Modulation of macrophage efferocytosis in inflammation

Abstract

A critical function of macrophages within the inflammatory milieu is the removal of dying cells by a specialized phagocytic process called efferocytosis ("to carry to the grave"). Through specific receptor engagement and induction of downstream signaling, efferocytosing macrophages promote resolution of inflammation by (i) efficiently engulfing dying cells, thus avoiding cellular disruption and release of inflammatory contents, and (ii) producing anti-inflammatory mediators such as IL-10 and TGF-β that dampen pro-inflammatory responses. Evidence suggests that plasticity in macrophage programming, in response to changing environmental cues, modulates efferocytic capability. Essential to programming for enhanced efferocytosis is activation of the nuclear receptors PPARγ, PPARδ, LXR, and possibly RXRα. Additionally, a number of signals in the inflammatory milieu, including those from dying cells themselves, can influence efferocytic efficacy either by acting as immediate inhibitors/enhancers or by altering macrophage programming for longer-term effects. Importantly, sustained inflammatory programming of macrophages can lead to defective apoptotic cell clearance and is associated with development of autoimmunity and other chronic inflammatory disorders. This review summarizes the current knowledge of the multiple factors that modulate macrophage efferocytic ability and highlights emerging therapeutic targets with significant potential for limiting chronic inflammation.
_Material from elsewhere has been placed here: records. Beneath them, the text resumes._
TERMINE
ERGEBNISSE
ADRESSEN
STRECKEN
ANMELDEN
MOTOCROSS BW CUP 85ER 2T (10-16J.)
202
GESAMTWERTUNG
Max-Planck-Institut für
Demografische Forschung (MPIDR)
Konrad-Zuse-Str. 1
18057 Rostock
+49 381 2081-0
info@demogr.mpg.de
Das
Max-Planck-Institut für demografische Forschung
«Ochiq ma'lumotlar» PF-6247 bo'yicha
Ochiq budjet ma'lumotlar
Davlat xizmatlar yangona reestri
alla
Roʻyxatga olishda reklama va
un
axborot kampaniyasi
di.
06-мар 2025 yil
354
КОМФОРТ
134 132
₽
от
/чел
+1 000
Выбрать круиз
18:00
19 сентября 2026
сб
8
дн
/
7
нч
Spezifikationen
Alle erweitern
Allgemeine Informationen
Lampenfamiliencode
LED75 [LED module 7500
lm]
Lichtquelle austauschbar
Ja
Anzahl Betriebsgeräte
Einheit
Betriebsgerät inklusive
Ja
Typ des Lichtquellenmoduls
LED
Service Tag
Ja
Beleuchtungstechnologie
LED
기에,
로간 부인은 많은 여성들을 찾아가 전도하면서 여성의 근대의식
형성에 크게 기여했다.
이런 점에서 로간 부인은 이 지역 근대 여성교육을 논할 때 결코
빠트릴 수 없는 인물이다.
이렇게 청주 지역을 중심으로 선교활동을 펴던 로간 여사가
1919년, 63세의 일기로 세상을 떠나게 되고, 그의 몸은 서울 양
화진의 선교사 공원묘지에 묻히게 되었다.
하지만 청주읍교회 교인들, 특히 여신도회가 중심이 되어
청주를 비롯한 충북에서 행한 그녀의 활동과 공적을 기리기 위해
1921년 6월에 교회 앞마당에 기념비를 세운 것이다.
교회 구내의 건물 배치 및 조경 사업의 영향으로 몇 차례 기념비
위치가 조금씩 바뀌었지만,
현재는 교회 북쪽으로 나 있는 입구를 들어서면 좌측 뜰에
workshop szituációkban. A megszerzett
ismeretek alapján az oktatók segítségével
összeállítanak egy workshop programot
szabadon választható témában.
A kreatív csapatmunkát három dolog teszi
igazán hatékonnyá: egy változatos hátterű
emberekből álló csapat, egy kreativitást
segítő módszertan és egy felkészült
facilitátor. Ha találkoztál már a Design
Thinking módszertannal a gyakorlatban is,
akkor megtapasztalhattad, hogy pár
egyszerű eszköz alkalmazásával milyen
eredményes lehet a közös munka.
Keywords: alternative activation; apoptotic cell; classical activation; efferocytosis; inflammation; macrophage.

Figure 1

Macrophage programming either in vitro or in vivo determines efferocytic capacity. Left: Inflammatory macrophages, e.g., generated by stimuli such as LPS + IFNγ have heightened bactericidal activity and production of pro-inflammatory mediators, and are programmed poorly for efferocytosis. Right: Following activation of the nuclear receptors, pro-resolving, or resolution-phase macrophages are programmed for heightened efferocytosis, with increased expression of receptors and bridge molecules required for the recognition of apoptotic cells, and the production of anti-inflammatory cytokines. In vivo, over the course of acute inflammation macrophage programming and function transitions from that of inflammatory macrophages to resolution-phase macrophages.

Figure 2

Early acting inhibitors and enhancers influence efferocytic capacity of macrophages. Rho/Rac balance is altered by inhibitors (left) and enhancers (right). ROS, reactive oxygen species; AnxV, annexin A5; other abbreviations are defined in the text. It is likely that early acting agents also contribute to longer-term macrophage programming as illustrated in Figure 1.